Final Slide - Mission Accomplished!

Final Slide – Mission Accomplished!

To run the complete exercise for yourself, click here. I know this process was a bit complicated, so feel free to write me if you have any questions or comments.

Using Branching Scenarios

I just recently completed development on an ethics course for a non-profit organization that used branching scenarios. The client gave us a number of approved scenarios to illustrate how their code of conduct would apply in real life.

For one of them, they simply told us that one of the managers had invited a group of male managers to lunch, but did not invite the female manager. To determine whether this was something that should be reported or not, the client gave us a number of questions that needed to be answered first.

The Scenario in Pictures
To make the scenario more interesting and memorable, I showed our protagonist watching the male managers enter the restaurant.

Scenario is presented

Scenario is presented

The Primary Branch
I then presented the learners with three options of what our protagonist should do: 1. Report it, 2. Do nothing, or 3. Ask more questions.

Primary Branch - 3 Questions

Primary Branch – 3 Questions

When learners clicked on one of the three options, I had a layer appear with feedback either telling them they needed to rethink their answer and try again, or that they made the right choice and to continue on to ask more questions.

Learner prompted to ask more questions

Learner prompted to ask more questions

As they clicked on each question, they would get the answer they needed from one of the characters.

Learner gets more information

Learner gets more information

The Sub-branch
After they clicked on each question to get all the information they needed, two new options appeared; 1. Report it and 2. Don’t do anything.

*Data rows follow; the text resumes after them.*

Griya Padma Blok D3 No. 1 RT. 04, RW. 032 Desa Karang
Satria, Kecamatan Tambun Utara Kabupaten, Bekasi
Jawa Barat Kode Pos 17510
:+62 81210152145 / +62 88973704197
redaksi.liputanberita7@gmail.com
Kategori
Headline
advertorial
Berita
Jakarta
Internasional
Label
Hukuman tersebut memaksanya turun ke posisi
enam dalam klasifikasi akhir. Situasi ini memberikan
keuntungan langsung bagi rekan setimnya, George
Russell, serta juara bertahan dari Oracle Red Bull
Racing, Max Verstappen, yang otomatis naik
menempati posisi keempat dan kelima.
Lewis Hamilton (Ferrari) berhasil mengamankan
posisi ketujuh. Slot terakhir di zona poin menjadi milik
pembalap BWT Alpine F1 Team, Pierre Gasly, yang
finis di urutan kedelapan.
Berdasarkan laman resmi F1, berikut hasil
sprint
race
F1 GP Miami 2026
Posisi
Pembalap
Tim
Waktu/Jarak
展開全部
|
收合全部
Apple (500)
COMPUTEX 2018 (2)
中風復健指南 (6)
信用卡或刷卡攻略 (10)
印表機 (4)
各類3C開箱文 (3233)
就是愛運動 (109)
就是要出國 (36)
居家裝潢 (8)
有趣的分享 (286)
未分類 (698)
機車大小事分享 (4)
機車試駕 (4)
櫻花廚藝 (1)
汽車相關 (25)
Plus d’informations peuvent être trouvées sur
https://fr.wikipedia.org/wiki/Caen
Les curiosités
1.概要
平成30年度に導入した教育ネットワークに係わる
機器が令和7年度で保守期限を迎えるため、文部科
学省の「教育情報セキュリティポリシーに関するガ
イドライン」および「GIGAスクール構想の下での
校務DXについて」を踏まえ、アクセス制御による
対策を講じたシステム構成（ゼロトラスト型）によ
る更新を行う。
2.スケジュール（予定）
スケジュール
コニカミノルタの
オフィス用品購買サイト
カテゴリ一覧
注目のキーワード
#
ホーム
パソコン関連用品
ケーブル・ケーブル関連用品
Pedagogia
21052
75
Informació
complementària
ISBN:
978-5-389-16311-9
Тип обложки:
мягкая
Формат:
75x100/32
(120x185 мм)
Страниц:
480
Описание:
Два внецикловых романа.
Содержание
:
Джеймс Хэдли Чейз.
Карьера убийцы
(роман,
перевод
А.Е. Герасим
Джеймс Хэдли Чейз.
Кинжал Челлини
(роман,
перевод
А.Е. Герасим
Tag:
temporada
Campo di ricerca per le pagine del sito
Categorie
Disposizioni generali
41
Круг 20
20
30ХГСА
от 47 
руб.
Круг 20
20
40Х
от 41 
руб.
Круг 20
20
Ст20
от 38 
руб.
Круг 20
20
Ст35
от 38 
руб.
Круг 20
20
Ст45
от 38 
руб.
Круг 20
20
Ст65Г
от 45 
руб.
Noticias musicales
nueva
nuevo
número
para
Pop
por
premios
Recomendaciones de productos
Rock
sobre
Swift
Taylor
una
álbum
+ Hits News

Sub-branch with two final questions

Sub-branch with two final questions

After they clicked on each answer, a final feedback slide would tell them whether or not they made the right choice.

Final feedback at end

Final feedback at end

Final Answer Delayed
The idea behind all this is that the final answer is delayed. Just like in real life, sometimes we don’t have all the information we need to make the right choice.